An exact copy of all the data is needed, with every picture left out.

*** Opening of DATA TO EXAMINE ***

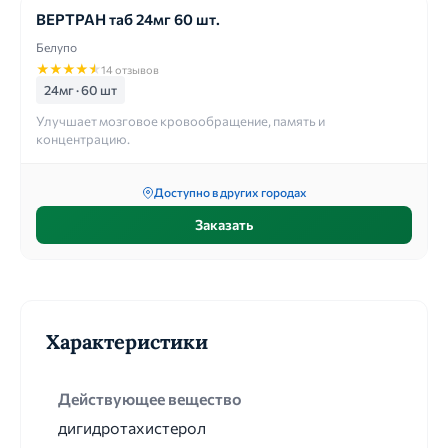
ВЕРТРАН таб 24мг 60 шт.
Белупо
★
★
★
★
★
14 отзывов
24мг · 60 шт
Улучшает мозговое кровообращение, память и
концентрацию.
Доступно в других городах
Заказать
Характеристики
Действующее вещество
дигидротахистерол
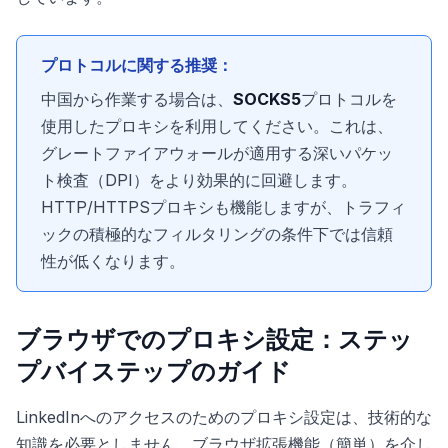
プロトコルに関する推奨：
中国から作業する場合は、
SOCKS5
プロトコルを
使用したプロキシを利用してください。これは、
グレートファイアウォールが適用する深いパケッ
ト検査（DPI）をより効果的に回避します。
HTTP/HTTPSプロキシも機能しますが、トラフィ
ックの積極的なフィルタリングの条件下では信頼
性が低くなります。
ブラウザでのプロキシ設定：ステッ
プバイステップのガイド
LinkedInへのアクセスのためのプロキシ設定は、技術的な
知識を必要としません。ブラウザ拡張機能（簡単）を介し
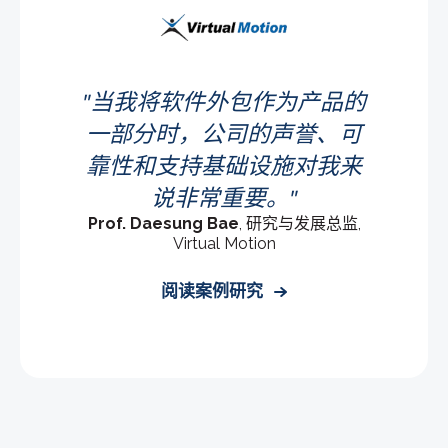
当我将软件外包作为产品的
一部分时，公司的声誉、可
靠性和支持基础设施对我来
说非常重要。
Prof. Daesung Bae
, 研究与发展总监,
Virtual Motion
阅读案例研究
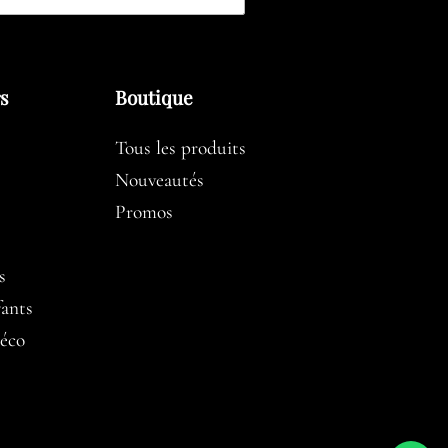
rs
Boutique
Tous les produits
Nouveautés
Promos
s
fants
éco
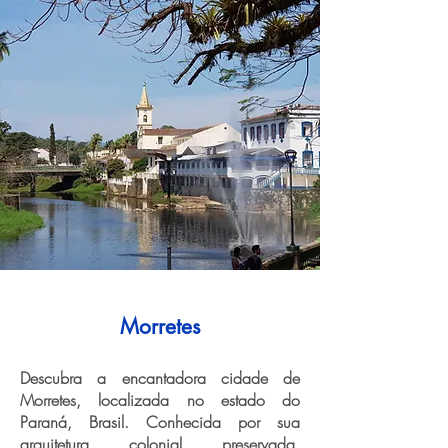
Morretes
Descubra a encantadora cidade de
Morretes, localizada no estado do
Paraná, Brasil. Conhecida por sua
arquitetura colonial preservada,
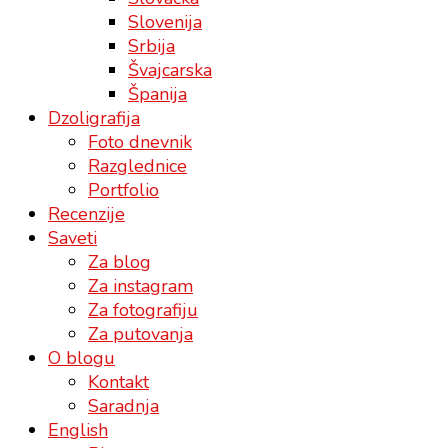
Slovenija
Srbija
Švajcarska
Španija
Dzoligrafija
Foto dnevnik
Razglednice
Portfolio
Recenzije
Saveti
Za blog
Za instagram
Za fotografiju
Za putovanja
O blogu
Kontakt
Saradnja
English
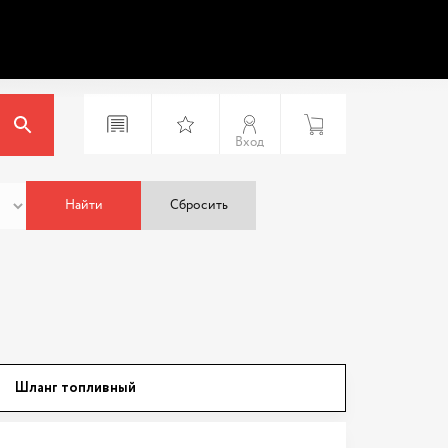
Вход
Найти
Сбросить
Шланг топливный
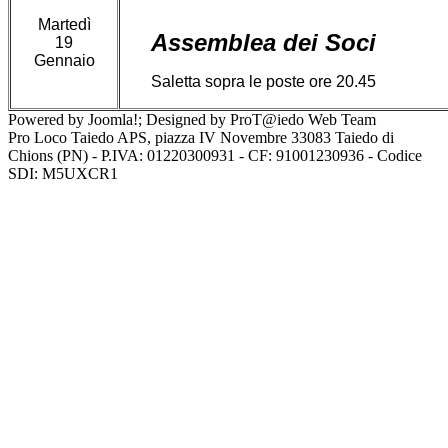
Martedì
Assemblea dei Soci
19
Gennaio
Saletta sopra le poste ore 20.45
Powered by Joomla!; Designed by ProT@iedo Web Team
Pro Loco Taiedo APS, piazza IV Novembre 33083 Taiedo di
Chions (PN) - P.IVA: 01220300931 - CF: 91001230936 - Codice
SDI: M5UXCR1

*** Close of DATA TO EXAMINE ***

- [RESPONSE AREA]
ВЕРТРАН таб 24мг 60 шт.
Белупо
★
★
★
★
★
14 отзывов
24мг · 60 шт
Улучшает мозговое кровообращение, память и
концентрацию.
Доступно в других городах
Заказать
Характеристики
Действующее вещество
дигидротахистерол
プロトコルに関する推奨：
中国から作業する場合は、
SOCKS5
プロトコルを
使用したプロキシを利用してください。これは、
グレートファイアウォールが適用する深いパケッ
ト検査（DPI）をより効果的に回避します。
HTTP/HTTPSプロキシも機能しますが、トラフィ
ックの積極的なフィルタリングの条件下では信頼
性が低くなります。
ブラウザでのプロキシ設定：ステッ
プバイステップのガイド
LinkedInへのアクセスのためのプロキシ設定は、技術的な
知識を必要としません。ブラウザ拡張機能（簡単）を介し
当我将软件外包作为产品的
一部分时，公司的声誉、可
靠性和支持基础设施对我来
说非常重要。
Prof. Daesung Bae
, 研究与发展总监,
Virtual Motion
阅读案例研究
rs
Boutique
Tous les produits
Nouveautés
Promos
s
fants
éco
Morretes
Descubra a encantadora cidade de
Morretes, localizada no estado do
Paraná, Brasil. Conhecida por sua
arquitetura colonial preservada,
Slovenija
Srbija
Švajcarska
Španija
Dzoligrafija
Foto dnevnik
Razglednice
Portfolio
Recenzije
Saveti
Za blog
Za instagram
Za fotografiju
Za putovanja
O blogu
Kontakt
Saradnja
English
Вход
Найти
Сбросить
Шланг топливный
Martedì
Assemblea dei Soci
19
Gennaio
Saletta sopra le poste ore 20.45
Powered by Joomla!; Designed by ProT@iedo Web Team
Pro Loco Taiedo APS, piazza IV Novembre 33083 Taiedo di
Chions (PN) - P.IVA: 01220300931 - CF: 91001230936 - Codice
SDI: M5UXCR1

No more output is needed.